The economic recovery is expected to gain traction this year, with the IMF on Tuesday raising China's growth projection to 8.4 percent in 2021, up 0.3 percentage points from the fund's January forecast.
Tian put this year's GDP growth at 9 percent. An apparent change in fiscal policy in the fourth quarter, which resulted in the 2020 budget not being fully used, would be followed by a neutral fiscal stance this year, Tian said.
The country beefed up fiscal spending in 2019 amid trade tensions with the US, with ramped-up investment in new infrastructure ranging from 5G gear to artificial intelligence to ultra-high voltage power transmission. That situation heightens the urgency of taking action now, according to the economist, so the economy won't overheat.
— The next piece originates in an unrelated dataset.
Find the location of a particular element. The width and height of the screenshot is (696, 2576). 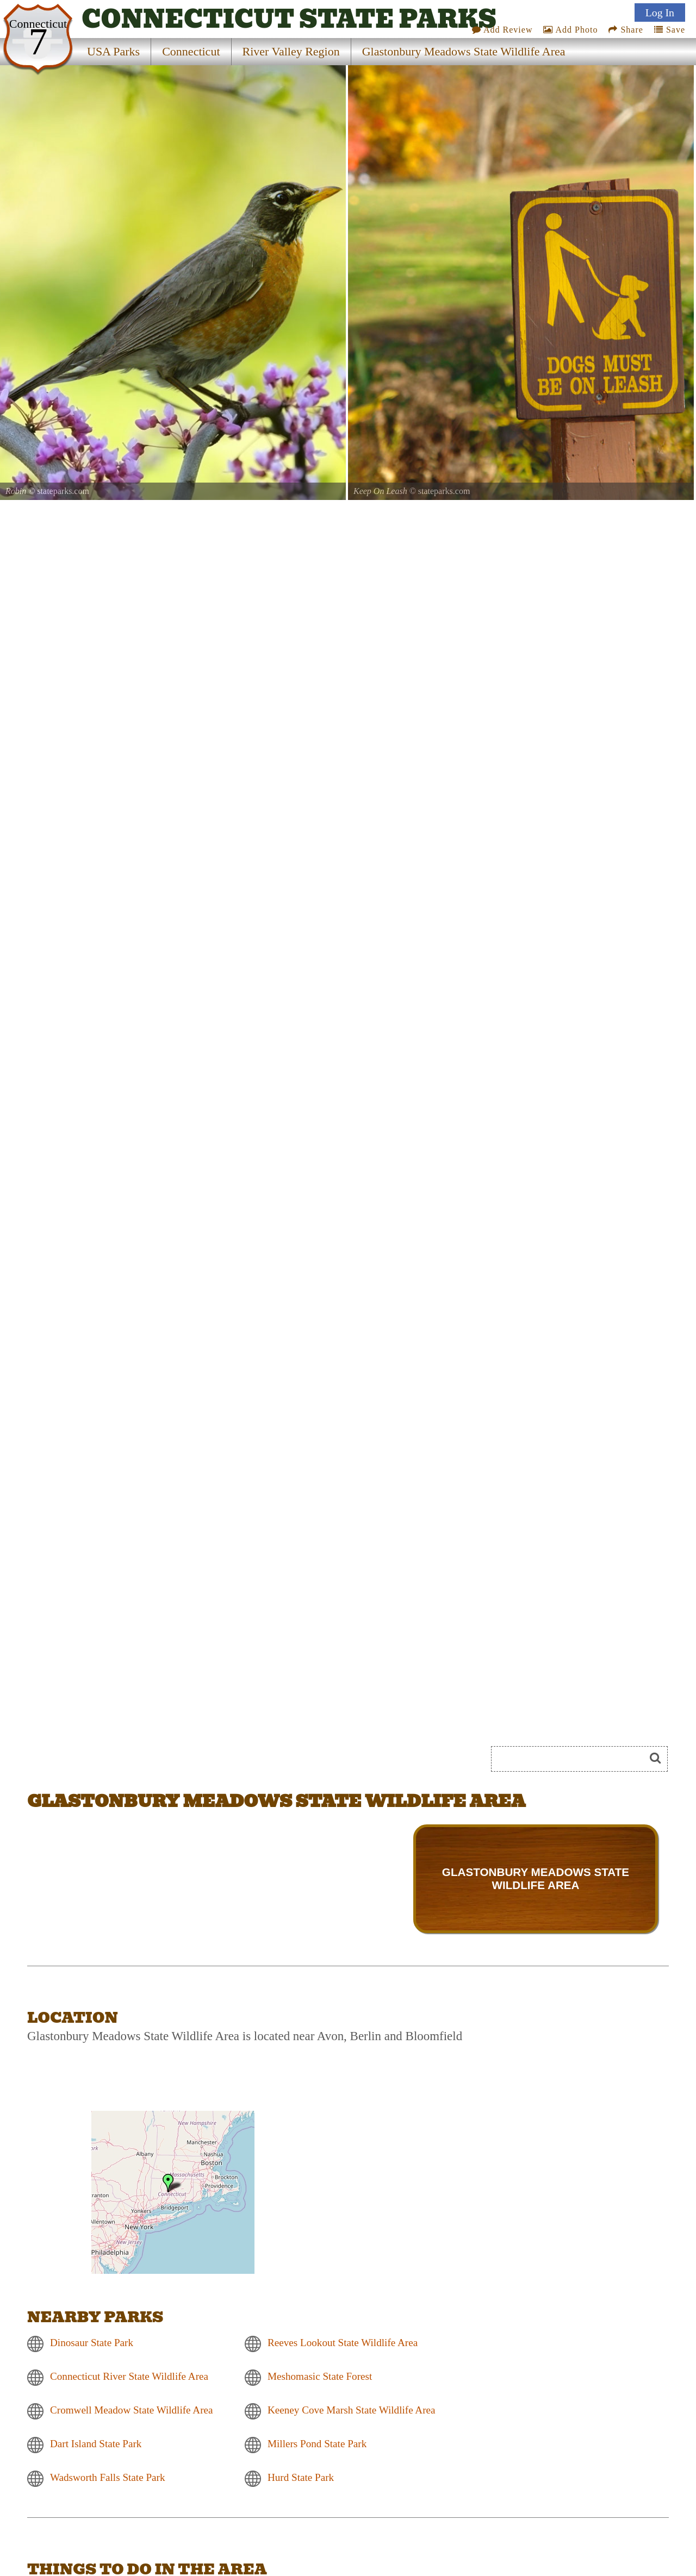 Log In is located at coordinates (659, 12).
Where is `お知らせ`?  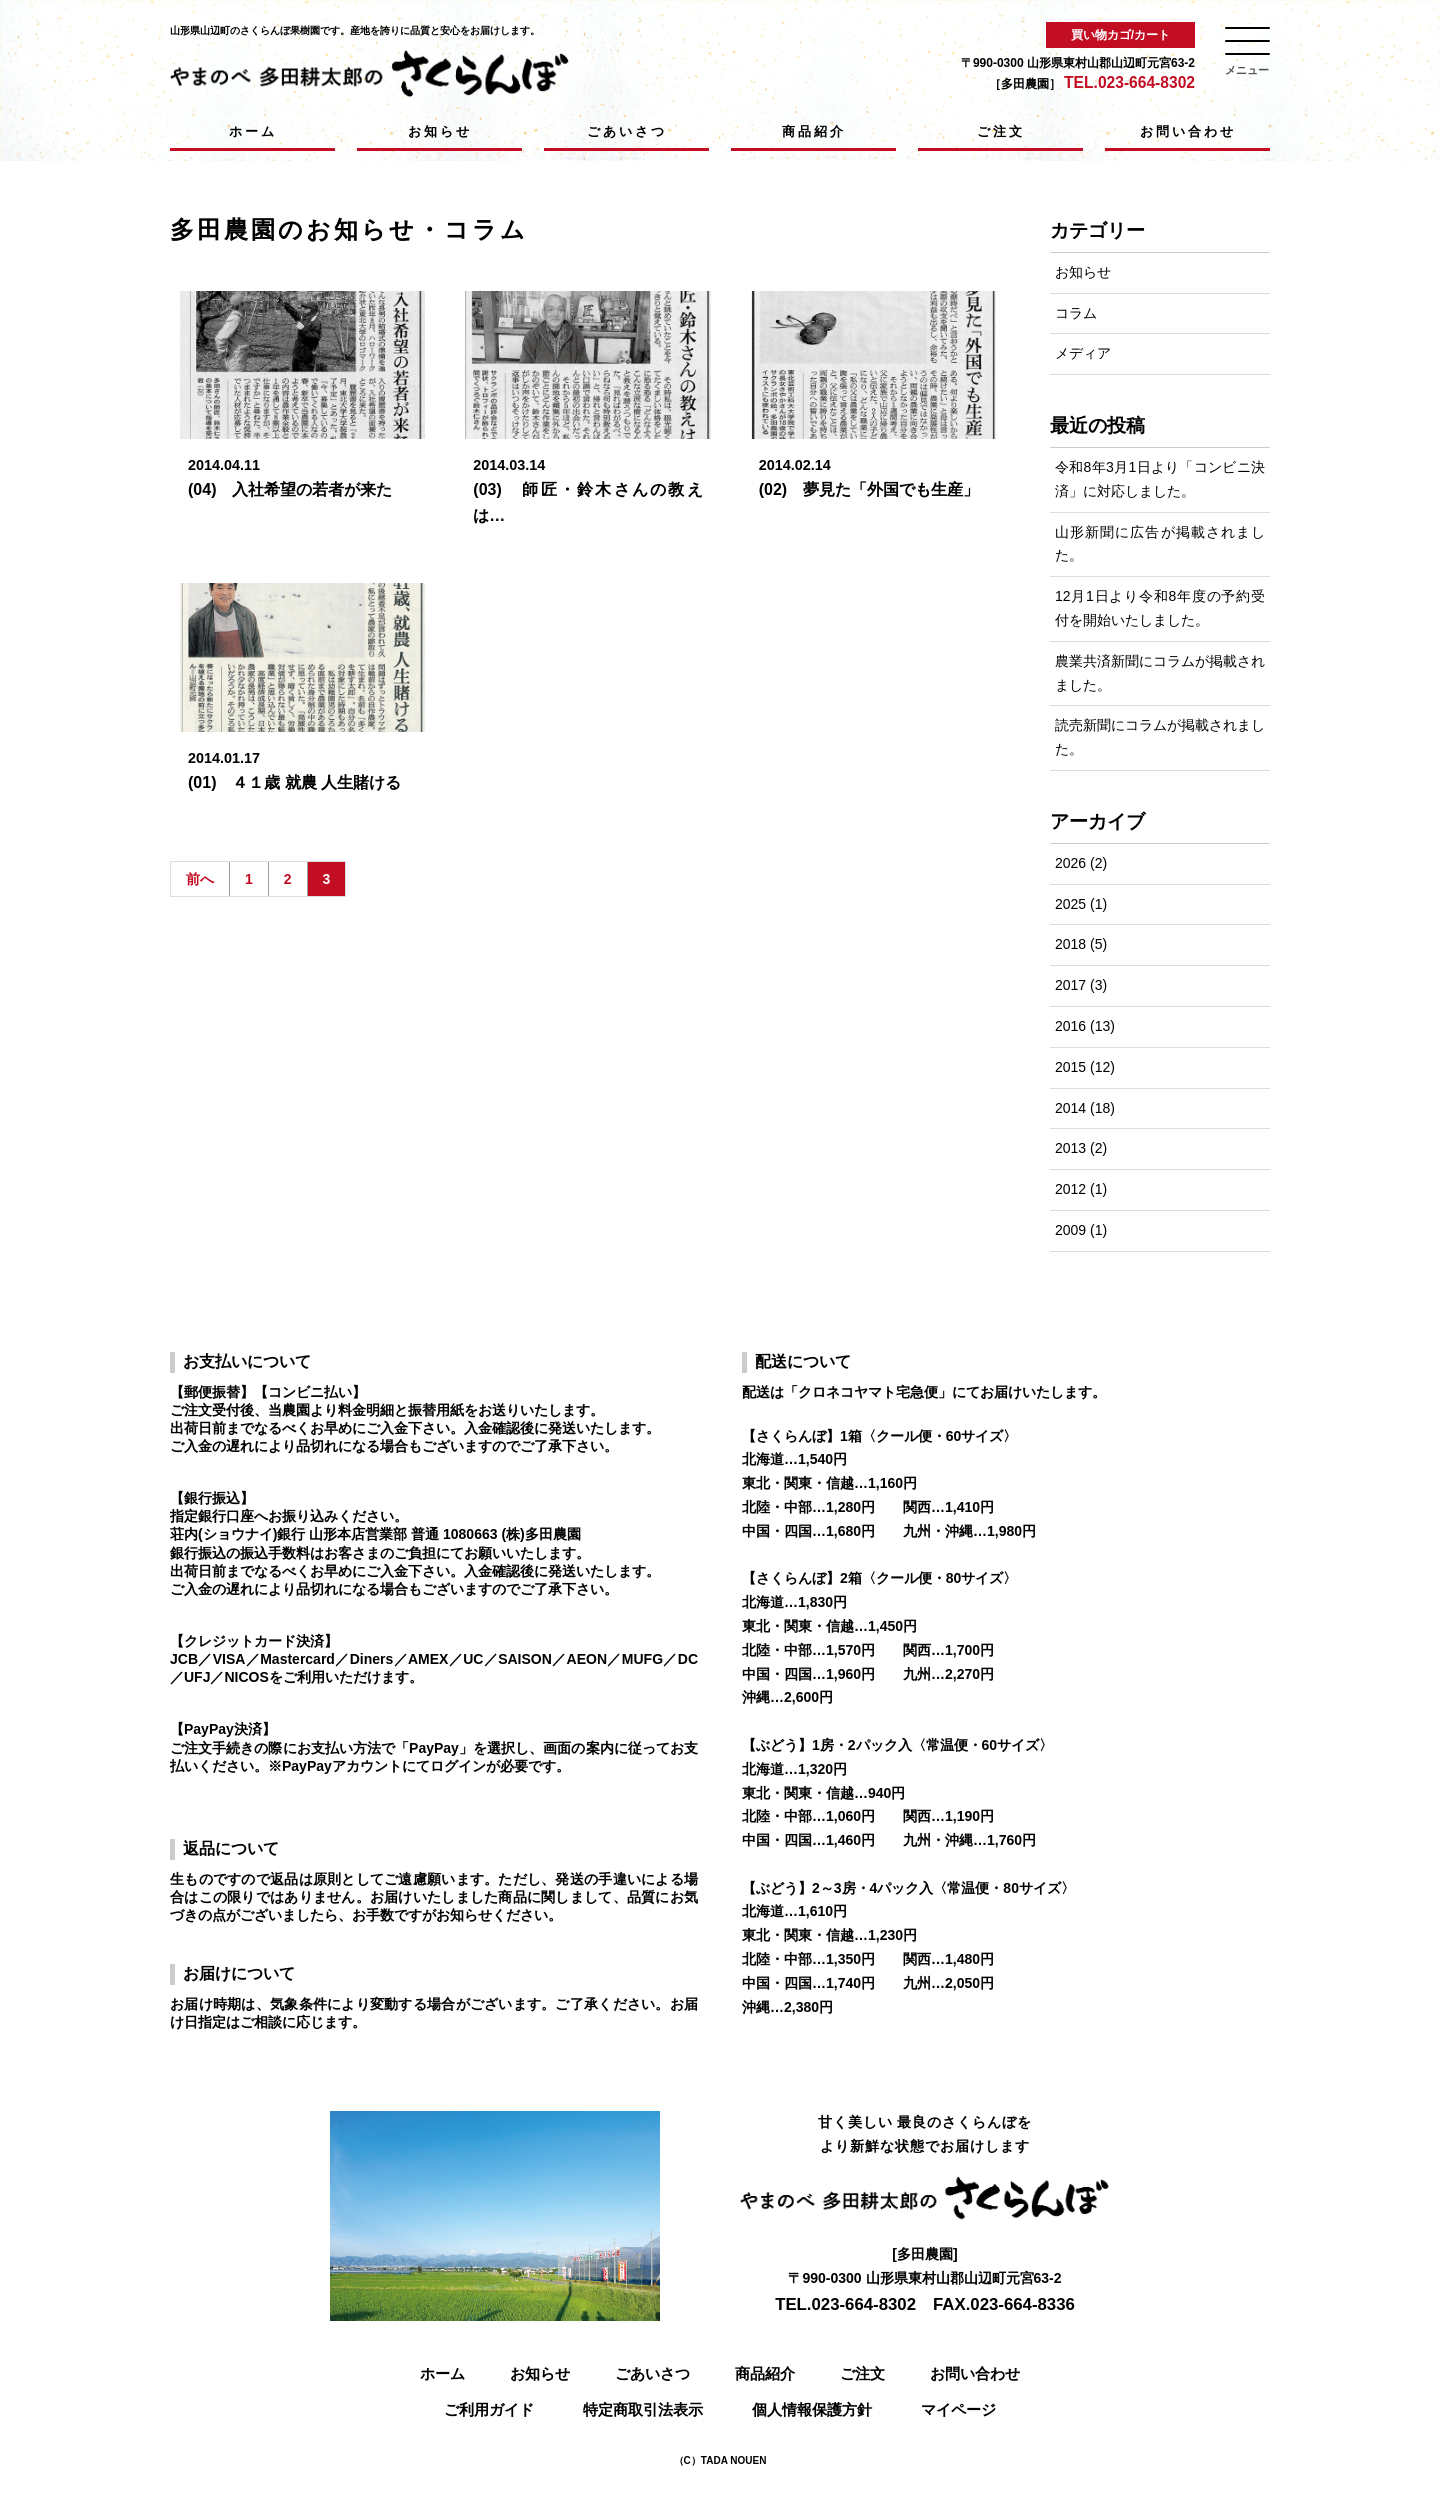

The IMF also projected a "mild tightening" this year after a large fiscal expansion in 2020.
China's success in containing the virus and subsequent strong economic growth momentum were factored into the country's goal-setting for this year's deficit-to-GDP ratio.
The ratio was set at around 3.2 percent for 2021, according to the central government's work report delivered to the National People's Congress in March. This compares with a deficit target of more than 3.6 percent of GDP last year. Additionally, no COVID-19 special government bonds will be issued this year.
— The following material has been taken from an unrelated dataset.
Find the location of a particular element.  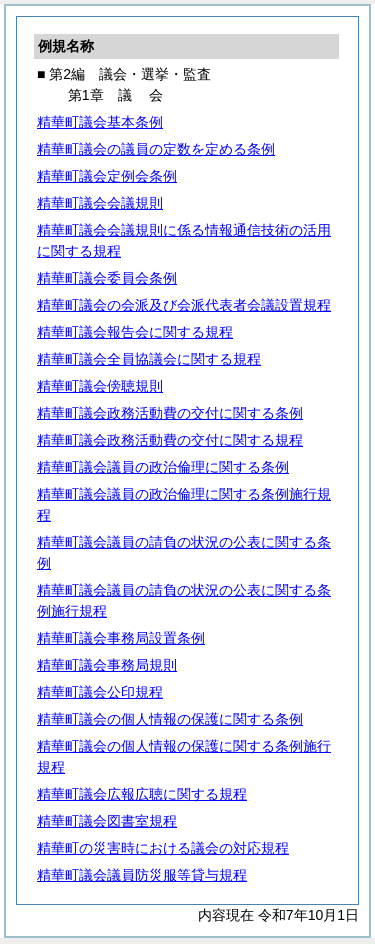 精華町議会報告会に関する規程 is located at coordinates (135, 332).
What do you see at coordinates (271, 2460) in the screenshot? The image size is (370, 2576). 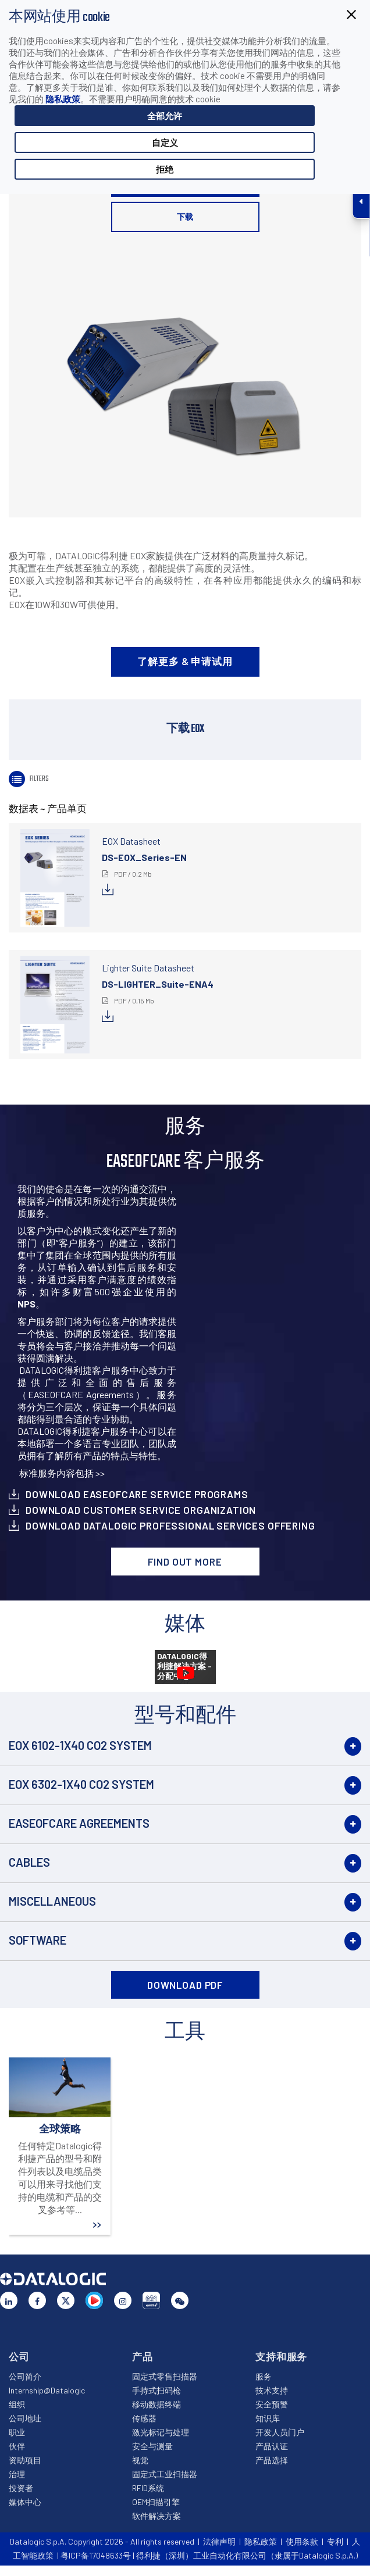 I see `产品选择` at bounding box center [271, 2460].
In a research note sent to the Global Times, Song Yu, chief China economist at the BlackRock Investment Institute and chief representative of its Beijing office, wrote that this year's fiscal target of around 3.2 percent is "a slightly dovish signal" as the target is usually below 3 percent. The 3.2-percent target implies merely "a partial normalization of fiscal policy."
Meanwhile, the country will continue to implement systemic tax reduction policies including reduced VAT rates, VAT refunds, and special additional deductions of individual income taxes, according to Ou.